CancerRegistryOfNorway / nordcanpreprocessing

Other
0 stars 0 forks source link

grade vs. icdo3_grade #14

Closed CotterpinDoozer closed 4 years ago

CotterpinDoozer commented 4 years ago

Preprocessing searches for the variable "icdo3_grade" in the dataset. However, call for data specifies that the name of this variable should be "grade", so we need to change the module to look for the correct variable to avoid the error "the following optional columns were not found in the data: "icdo3_grade"; the tool will still probably work, but in a limited manner"

WetRobot commented 4 years ago

"icdo3_grade" only appears in a message because an R package not specific to NORDCAN (https://github.com/WetRobot/iarccrgtools) requires it. our NORDCAN-specific systems required "grade". The message

"the following optional columns were not found in the data: "icdo3_grade"; the tool will still probably work, but in a limited manner"

is not an error but really a note. But I'll think about whether there's something that can be done here.

CotterpinDoozer commented 4 years ago

The easiest way to fix this is probably that I change the name of the variable in the call for data to "idco3_grade" so that the R-package you made for IARCtools (that I suppose you need for other projects as well) understand that we have grading included. I guess changing from "icdo3_grade" to "grade" in your IARCtools R-package causes more trouble?
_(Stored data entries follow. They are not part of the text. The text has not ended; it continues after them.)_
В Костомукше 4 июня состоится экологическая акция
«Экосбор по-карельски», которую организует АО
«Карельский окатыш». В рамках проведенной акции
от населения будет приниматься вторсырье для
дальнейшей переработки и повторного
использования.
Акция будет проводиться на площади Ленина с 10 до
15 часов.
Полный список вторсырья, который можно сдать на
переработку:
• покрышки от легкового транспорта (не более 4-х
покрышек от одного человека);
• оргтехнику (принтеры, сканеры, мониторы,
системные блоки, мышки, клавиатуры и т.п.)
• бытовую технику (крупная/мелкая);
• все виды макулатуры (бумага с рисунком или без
WetRobot commented 4 years ago

we change grade to icdo3_grade internally so there's no need to change the call for data nor any NORDCAN-specific code to this end. I think the only issue right now is that when package iarccrgtools emits the message, it can confuse people.

CotterpinDoozer commented 4 years ago

Ok, so theoretically you could change the IARCtools-package to ask for "grade" instead of "icdo3_grade". I don't think IARCcrgTools cares what the column is named.
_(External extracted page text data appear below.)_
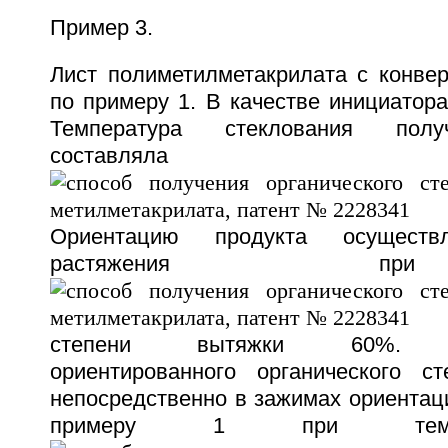
Пример 3.
Лист полиметилметакрилата с конве
по примеру 1. В качестве инициатор
Температура стеклования полу
составля
Ориентацию продукта осуществ
растяжения 
степени вытяжки 60%. Де
ориентированного органического с
непосредственно в зажимах ориентац
примеру 1 при темп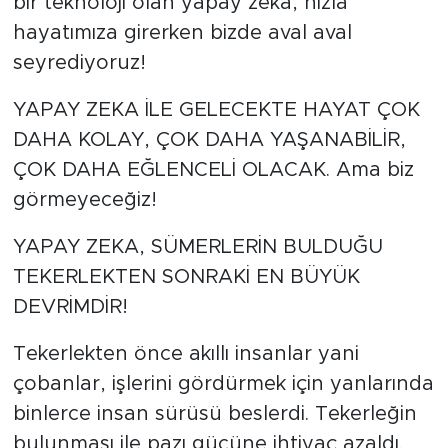
bir teknoloji olan yapay zekâ, hızla
hayatımıza girerken bizde aval aval
seyrediyoruz!
YAPAY ZEKA İLE GELECEKTE HAYAT ÇOK
DAHA KOLAY, ÇOK DAHA YAŞANABİLİR,
ÇOK DAHA EĞLENCELİ OLACAK. Ama biz
görmeyeceğiz!
YAPAY ZEKA, SÜMERLERİN BULDUĞU
TEKERLEKTEN SONRAKİ EN BÜYÜK
DEVRİMDİR!
Tekerlekten önce akıllı insanlar yani
çobanlar, işlerini gördürmek için yanlarında
binlerce insan sürüsü beslerdi. Tekerleğin
bulunması ile pazı gücüne ihtiyaç azaldı.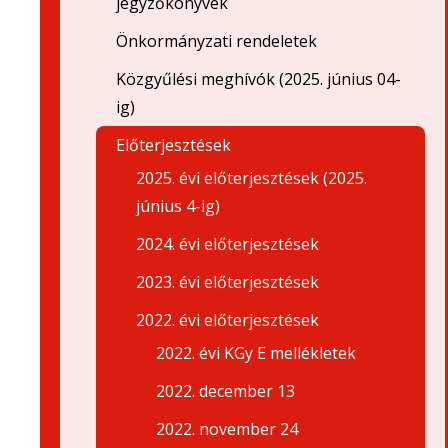
jegyzőkönyvek
Önkormányzati rendeletek
Közgyűlési meghívók (2025. június 04-
ig)
Előterjesztések
2025. évi előterjesztések (2025.
június 4-ig)
2024. évi előterjesztések
2023. évi előterjesztések
2022. évi előterjesztések
2022. évi KGy E mellékletek
2022. december 13
2022. november 24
I am aware that this is just a notice to the user, and I didn't find it confusing (maybe because we already discussed it), and it is nice to say to the user that "well, you don't have grade in your dataset, but that's ok - no big deal". My agenda was only that IF the user had "grade" in the dataset, we could actually extract it to the IARCtools instead of saying to the user that the user doesn't have it.
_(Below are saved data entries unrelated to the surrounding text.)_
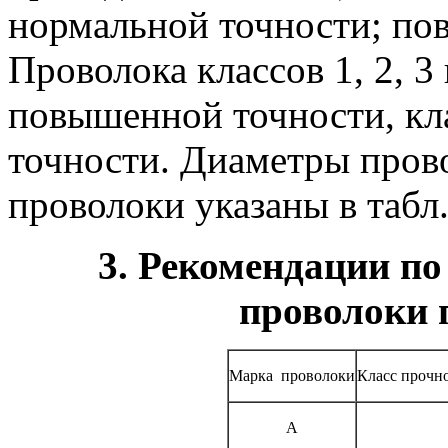
нормальной точности; по
Проволока классов 1, 2, 3
повышенной точности, кл
точности. Диаметры прово
проволоки указаны в табл.
3. Рекомендации п
проволоки 
Марка
проволоки
Класс прочн
А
WetRobot commented 4 years ago

Oh. Well, not every country has grade, so if grade is used if it actually exists, then we are then doing different pre-processing depending on the country. I would vote against that.

CotterpinDoozer commented 4 years ago

Ok, I see that point, that's ok with me. You can then reject this task.

We have already stated in the Call for Data that "grade" is only for JRC, so we don't really need to care more about this. I think the main reason for confusion was the error messages Charlotte and Marnar got, but we have solved those and they were not about grade.